# [TASK TO CARRY OUT]
Transcribe exactly everything in the data below from the line containing "Descripción" down to the line containing "sumarle breteles para", both lines included and nothing further.

# [INFORMATION]
··········

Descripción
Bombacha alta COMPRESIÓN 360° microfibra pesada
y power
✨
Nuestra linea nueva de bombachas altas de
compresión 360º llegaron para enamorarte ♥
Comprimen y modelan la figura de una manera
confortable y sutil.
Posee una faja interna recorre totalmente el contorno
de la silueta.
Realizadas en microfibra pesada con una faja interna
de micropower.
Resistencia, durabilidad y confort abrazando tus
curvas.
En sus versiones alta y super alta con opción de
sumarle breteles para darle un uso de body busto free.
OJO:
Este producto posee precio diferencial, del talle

··········

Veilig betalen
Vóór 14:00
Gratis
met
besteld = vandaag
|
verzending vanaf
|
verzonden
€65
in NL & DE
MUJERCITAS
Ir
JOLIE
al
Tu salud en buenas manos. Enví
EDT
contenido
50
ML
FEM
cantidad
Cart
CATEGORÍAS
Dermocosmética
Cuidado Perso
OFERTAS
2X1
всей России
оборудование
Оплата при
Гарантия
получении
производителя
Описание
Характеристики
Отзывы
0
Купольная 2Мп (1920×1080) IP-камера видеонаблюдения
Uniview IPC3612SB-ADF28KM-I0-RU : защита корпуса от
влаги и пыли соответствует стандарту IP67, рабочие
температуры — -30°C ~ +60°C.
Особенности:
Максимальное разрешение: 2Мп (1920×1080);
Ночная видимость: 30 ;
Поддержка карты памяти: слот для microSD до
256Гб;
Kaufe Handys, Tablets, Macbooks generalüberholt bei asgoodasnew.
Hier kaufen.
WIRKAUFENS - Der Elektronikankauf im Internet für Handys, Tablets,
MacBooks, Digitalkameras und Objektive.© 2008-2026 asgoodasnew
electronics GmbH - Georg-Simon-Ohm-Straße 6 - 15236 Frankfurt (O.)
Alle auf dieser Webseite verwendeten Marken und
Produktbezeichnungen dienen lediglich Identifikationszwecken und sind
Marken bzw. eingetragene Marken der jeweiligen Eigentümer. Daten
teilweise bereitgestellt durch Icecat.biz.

··········

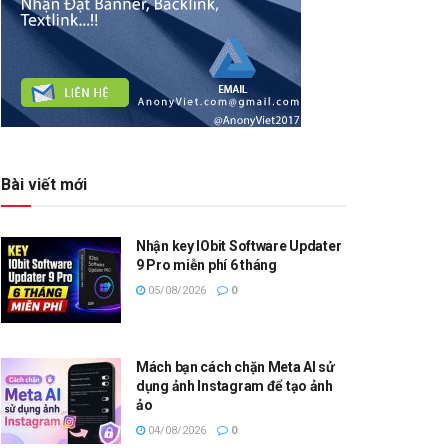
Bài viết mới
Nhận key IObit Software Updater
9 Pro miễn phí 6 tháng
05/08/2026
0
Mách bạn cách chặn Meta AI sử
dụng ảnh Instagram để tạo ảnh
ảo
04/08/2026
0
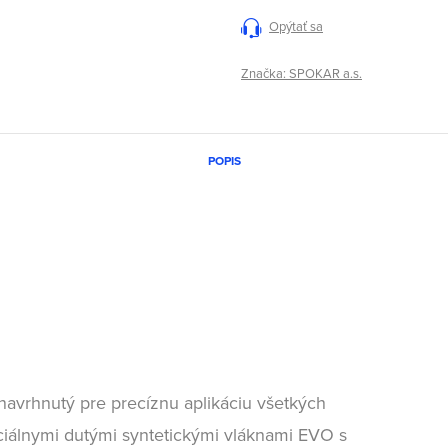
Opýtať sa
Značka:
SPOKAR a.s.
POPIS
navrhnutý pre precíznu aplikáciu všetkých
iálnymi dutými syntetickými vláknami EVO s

··········

# [ANSWER TO THIS PROBLEM]
Descripción
Bombacha alta COMPRESIÓN 360° microfibra pesada
y power
✨
Nuestra linea nueva de bombachas altas de
compresión 360º llegaron para enamorarte ♥
Comprimen y modelan la figura de una manera
confortable y sutil.
Posee una faja interna recorre totalmente el contorno
de la silueta.
Realizadas en microfibra pesada con una faja interna
de micropower.
Resistencia, durabilidad y confort abrazando tus
curvas.
En sus versiones alta y super alta con opción de
sumarle breteles para darle un uso de body busto free.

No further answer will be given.